Se déplacer à scooter une grande partie du voyage nous a permis de sortir des sentiers battus des circuits touristiques et d’avoir une liberté totale. Cela a occasionné nombre de rencontres inattendues. Comme de nous retrouver en panne d’essence au beau milieu de nulle part. Cette nuit-là, le moteur nous permettait encore de rouler 200 ou 300 m, assez pour s’arrêter au beau milieu d’un hangar bordant une route presque déserte qui fut en réalité une habitation. S’en est devenu une évidence, nous nous retrouvâmes au beau milieu de la chambre à coucher. Insolite, mais ce qui n’a pas effrayé cette petite famille qui nous a gentiment régalé de son talent culinaire et dépanné par la même occasion. Inutile de s’angoisser dans ces cas-là, le premier Vietnamien rencontré est toujours le bon.

Au fond, ce qui a marqué au fer rouge l’empreinte de ce voyage, c’est la générosité, le dévouement, la fraternité, la bienveillance et tout simplement l’humanité de ce peuple, et nous n’avons pas fini d’en recueillir des preuves.
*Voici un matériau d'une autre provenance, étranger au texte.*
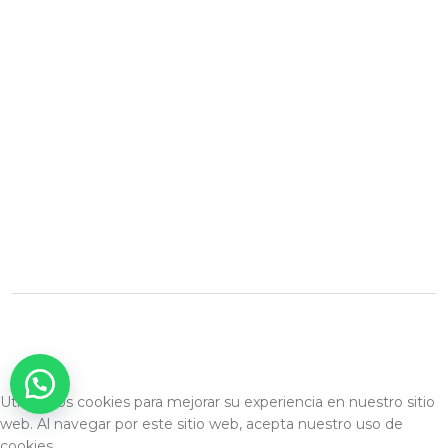
Contacto
+595981338044
Facebook
Instagram
Veraagueronormaelizabeth@gmail.com
Atyrá, Paraguay
Desarrollado por: Nexo Digital
Utilizamos cookies para mejorar su experiencia en nuestro sitio
web. Al navegar por este sitio web, acepta nuestro uso de
cookies.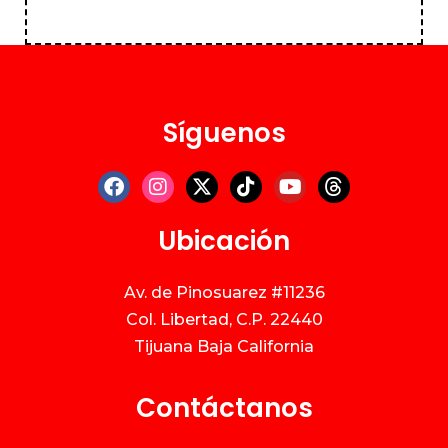
Síguenos
Ubicación
Av. de Pinosuarez #11236
Col. Libertad, C.P. 22440
Tijuana Baja California
Contáctanos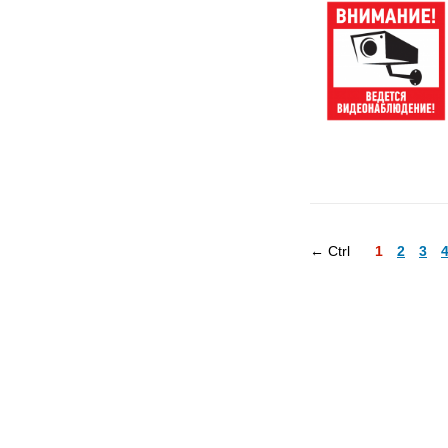
← Ctrl
1
2
3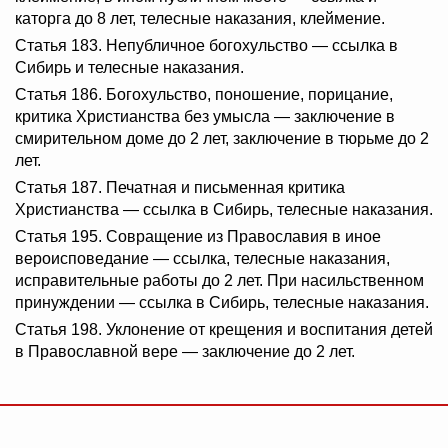
каторга до 8 лет, телесные наказания, клеймение.
Статья 183. Непубличное богохульство — ссылка в
Сибирь и телесные наказания.
Статья 186. Богохульство, поношение, порицание,
критика Христианства без умысла — заключение в
смирительном доме до 2 лет, заключение в тюрьме до 2
лет.
Статья 187. Печатная и письменная критика
Христианства — ссылка в Сибирь, телесные наказания.
Статья 195. Совращение из Православия в иное
вероисповедание — ссылка, телесные наказания,
исправительные работы до 2 лет. При насильственном
принуждении — ссылка в Сибирь, телесные наказания.
Статья 198. Уклонение от крещения и воспитания детей
в Православной вере — заключение до 2 лет.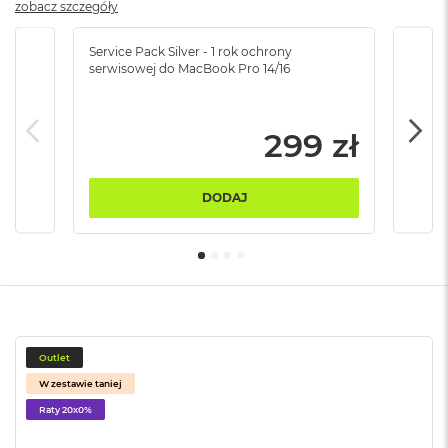
zobacz szczegóły
B
M
Service Pack Silver - 1 rok ochrony
Servi
a
serwisowej do MacBook Pro 14/16
serw
c
B
o
299 zł
o
k
N
e
DODAJ
o
5
1
2
G
B
M
a
Outlet
c
W zestawie taniej
B
o
Raty 20x0%
o
k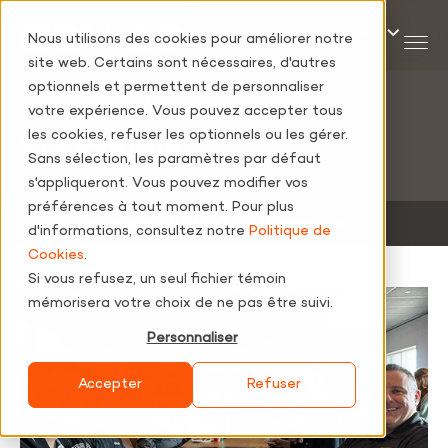
Nous utilisons des cookies pour améliorer notre
site web. Certains sont nécessaires, d'autres
optionnels et permettent de personnaliser
La vie chez DAWCO
votre expérience. Vous pouvez accepter tous
Vie sociale
les cookies, refuser les optionnels ou les gérer.
Sans sélection, les paramètres par défaut
s'appliqueront. Vous pouvez modifier vos
préférences à tout moment. Pour plus
‐
La vie chez DAWCO
‐
Vie sociale
d'informations, consultez notre
Politique de
Cookies
.
Si vous refusez, un seul fichier témoin
mémorisera votre choix de ne pas être suivi.
Personnaliser
Accepter
Refuser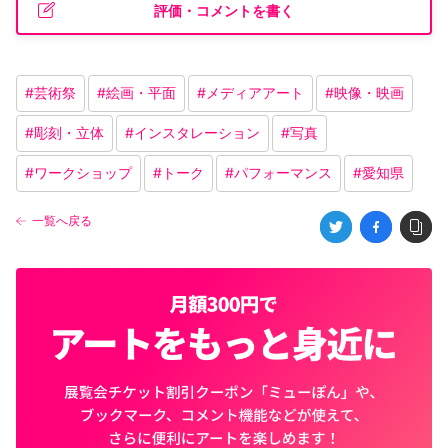
評価・コメントを書く
#
芸術祭
#
絵画・平面
#
メディアアート
#
映像・映画
#
彫刻・立体
#
インスタレーション
#
写真
#
ワークショップ
#
トーク
#
パフォーマンス
#
愛知県
一覧へ戻る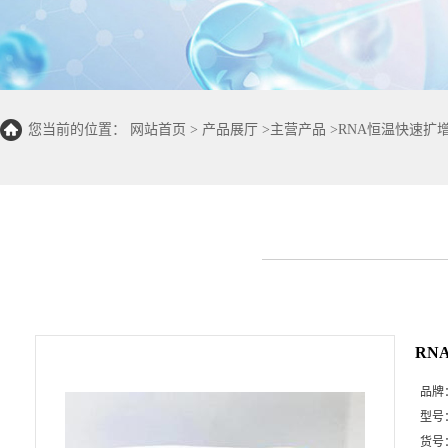
您当前的位置：
网站首页
>
产品展厅
>
主营产品
>
RNA恒温快速扩
RN
品牌
型号
货号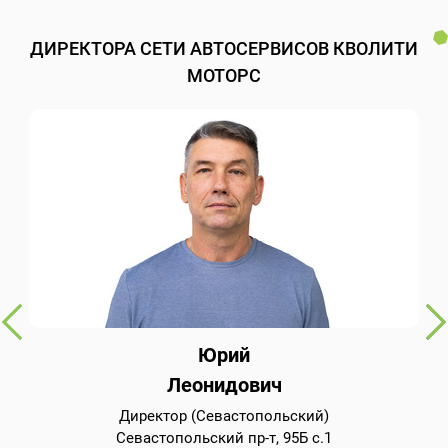
ДИРЕКТОРА СЕТИ АВТОСЕРВИСОВ КВОЛИТИ
МОТОРС
Юрий
Леонидович
Директор (Севастопольский)
Севастопольский пр-т, 95Б с.1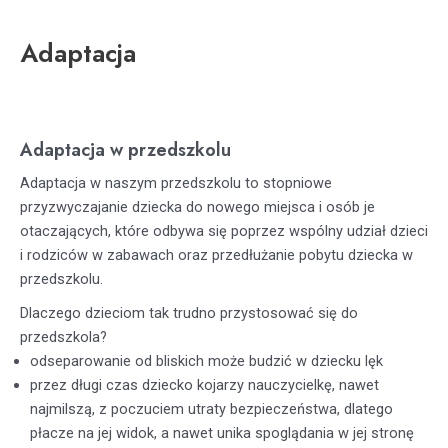
Adaptacja
Adaptacja w przedszkolu
Adaptacja w naszym przedszkolu to stopniowe
przyzwyczajanie dziecka do nowego miejsca i osób je
otaczających, które odbywa się poprzez wspólny udział dzieci
i rodziców w zabawach oraz przedłużanie pobytu dziecka w
przedszkolu.
Dlaczego dzieciom tak trudno przystosować się do
przedszkola?
odseparowanie od bliskich może budzić w dziecku lęk
przez długi czas dziecko kojarzy nauczycielkę, nawet
najmilszą, z poczuciem utraty bezpieczeństwa, dlatego
płacze na jej widok, a nawet unika spoglądania w jej stronę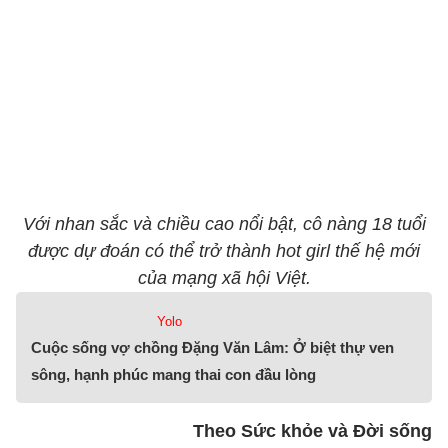
Với nhan sắc và chiều cao nổi bật, cô nàng 18 tuổi
được dự đoán có thể trở thành hot girl thế hệ mới
của mạng xã hội Việt.
Yolo
Cuộc sống vợ chồng Đặng Văn Lâm: Ở biệt thự ven
sông, hạnh phúc mang thai con đầu lòng
Theo Sức khỏe và Đời sống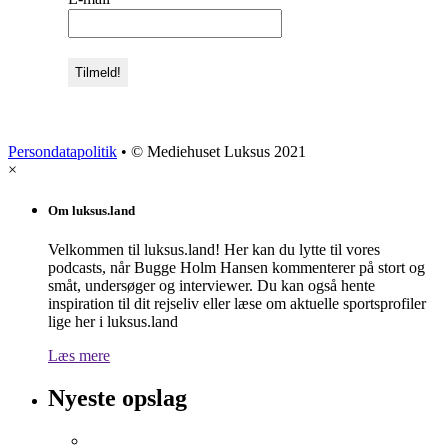
Persondatapolitik
• © Mediehuset Luksus 2021
×
Om luksus.land
Velkommen til luksus.land! Her kan du lytte til vores
podcasts, når Bugge Holm Hansen kommenterer på stort og
småt, undersøger og interviewer. Du kan også hente
inspiration til dit rejseliv eller læse om aktuelle sportsprofiler
lige her i luksus.land
Læs mere
Nyeste opslag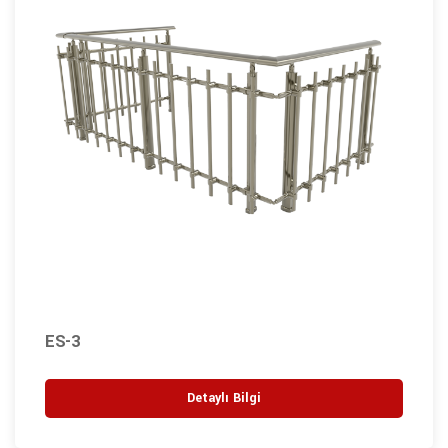
ES-3
Detaylı Bilgi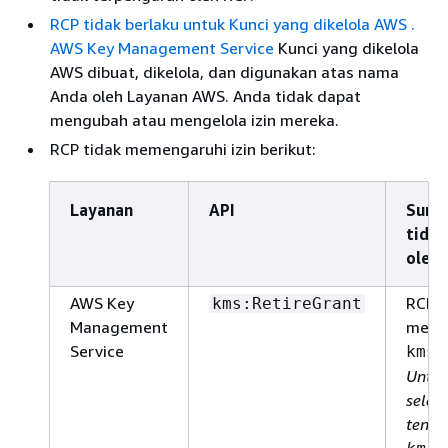
RCP tidak berlaku untuk Kunci yang dikelola AWS .
AWS Key Management Service
Kunci yang dikelola
AWS dibuat, dikelola, dan digunakan atas nama
Anda oleh Layanan AWS. Anda tidak dapat
mengubah atau mengelola izin mereka.
RCP tidak memengaruhi izin berikut:
Layanan
API
Sumb
tidak
oleh 
AWS Key
RCP t
kms:RetireGrant
Management
memen
Service
kms:
Untuk
selen
tentan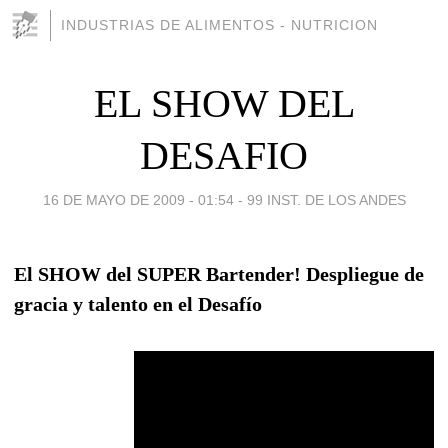
INDUSTRIAS DE ALIMENTOS - NUTRICION
EL SHOW DEL
DESAFIO
16 DE MAYO DE 2009 - 01:54
-
99 INST. DE LOS ANDES
El SHOW del SUPER Bartender! Despliegue de
gracia y talento en el Desafío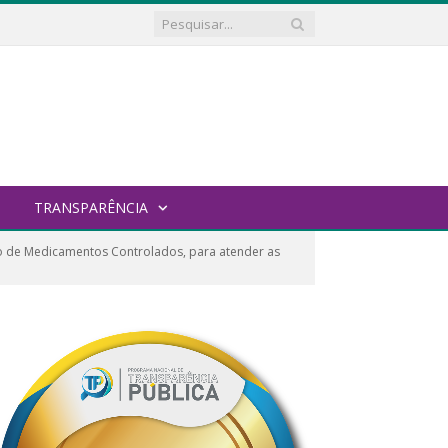
TRANSPARÊNCIA
o de Medicamentos Controlados, para atender as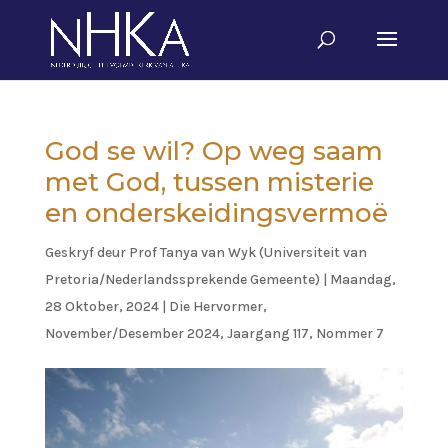
God se wil? Op weg saam
met God, tussen misterie
en onderskeidingsvermoë
Geskryf deur
Prof Tanya van Wyk (Universiteit van
Pretoria/Nederlandssprekende Gemeente)
|
Maandag,
28 Oktober, 2024
|
Die Hervormer
,
November/Desember 2024, Jaargang 117, Nommer 7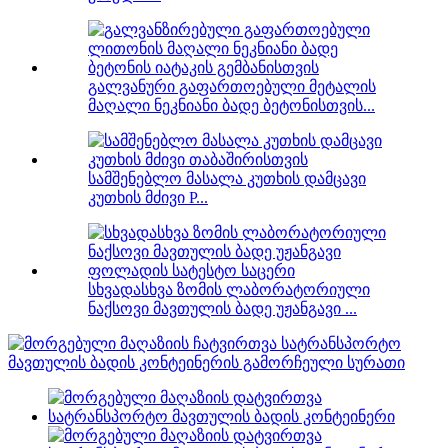
გალვანური გაფართოებული მეტალის
მაღალი ნეკნიანი ბადე ბეტონისთვის...
სამშენებლო მასალა კუთხის დამცავი
კუთხის მძივი P...
სხვადასხვა ზომის ლაბორატორიული
ნაქსოვი მავთულის ბადე უჟანგავი ...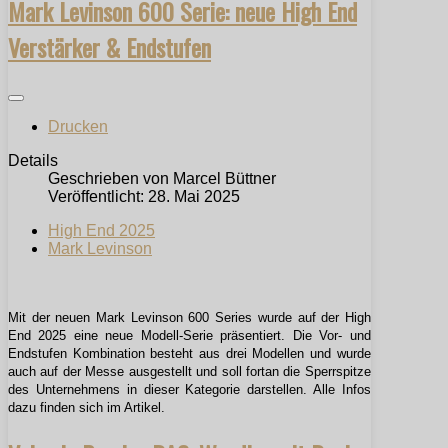
Mark Levinson 600 Serie: neue High End
Verstärker & Endstufen
Drucken
Details
Geschrieben von
Marcel Büttner
Veröffentlicht: 28. Mai 2025
High End 2025
Mark Levinson
Mit der neuen Mark Levinson 600 Series wurde auf der High
End 2025 eine neue Modell-Serie präsentiert. Die Vor- und
Endstufen Kombination besteht aus drei Modellen und wurde
auch auf der Messe ausgestellt und soll fortan die Sperrspitze
des Unternehmens in dieser Kategorie darstellen. Alle Infos
dazu finden sich im Artikel.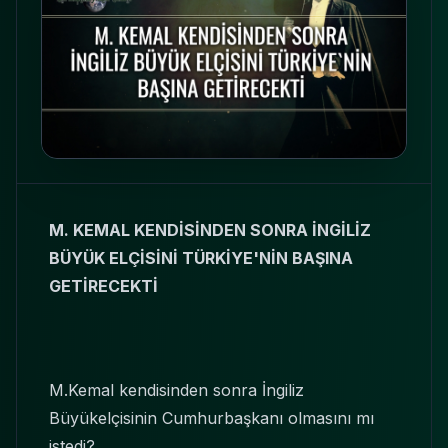
M. KEMAL KENDİSİNDEN SONRA İNGİLİZ
BÜYÜK ELÇİSİNİ TÜRKİYE'NİN BAŞINA
GETİRECEKTİ
M.Kemal kendisinden sonra İngiliz
Büyükelçisinin Cumhurbaşkanı olmasını mı
istedi?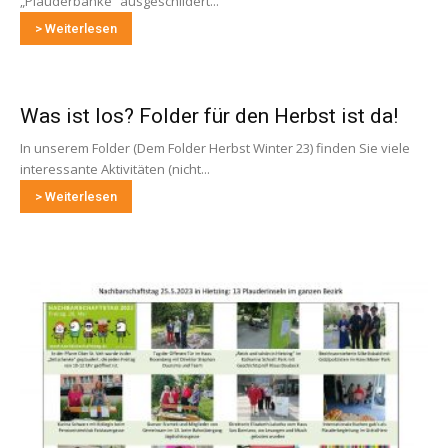
„Plauderbänke“ ausgeschildert...
> Weiterlesen
Was ist los? Folder für den Herbst ist da!
In unserem Folder (Dem Folder Herbst Winter 23) finden Sie viele
interessante Aktivitäten (nicht...
> Weiterlesen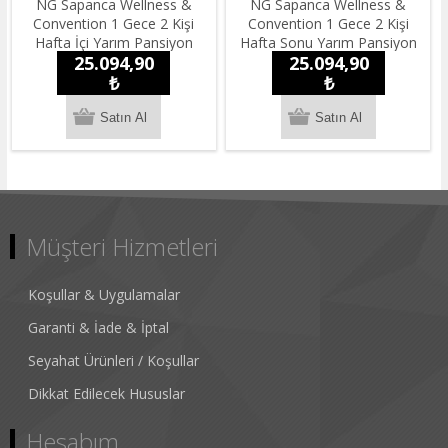
NG Sapanca Wellness &
NG Sapanca Wellness &
Convention 1 Gece 2 Kişi
Convention 1 Gece 2 Kişi
Hafta İçi Yarım Pansiyon
Hafta Sonu Yarım Pansiyon
25.094,90
25.094,90
Konaklama
Konaklama
₺
₺
Müşteri Hizmetleri
Koşullar & Uygulamalar
Garanti & İade & İptal
Seyahat Ürünleri / Koşullar
Dikkat Edilecek Hususlar
Hesabım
C’est donc parti pour de nouvelles aventures pour le Sud du Vietnam qui s’annonce sous les meilleurs auspices. Fallait-il avant cela trouver un moyen de locomotion puisque à notre grande surprise, bus et train étaient tous complets les quinze prochains jours. Nous le trouvâmes finalement un peu par hasard. Quinze heures de bus couchette avec une compagnie vietnamienne qui d’habitude ne transporte pas de voyageurs étrangers. Quinze heures où nous fûmes le centre d’attention de nos voisins, adorables.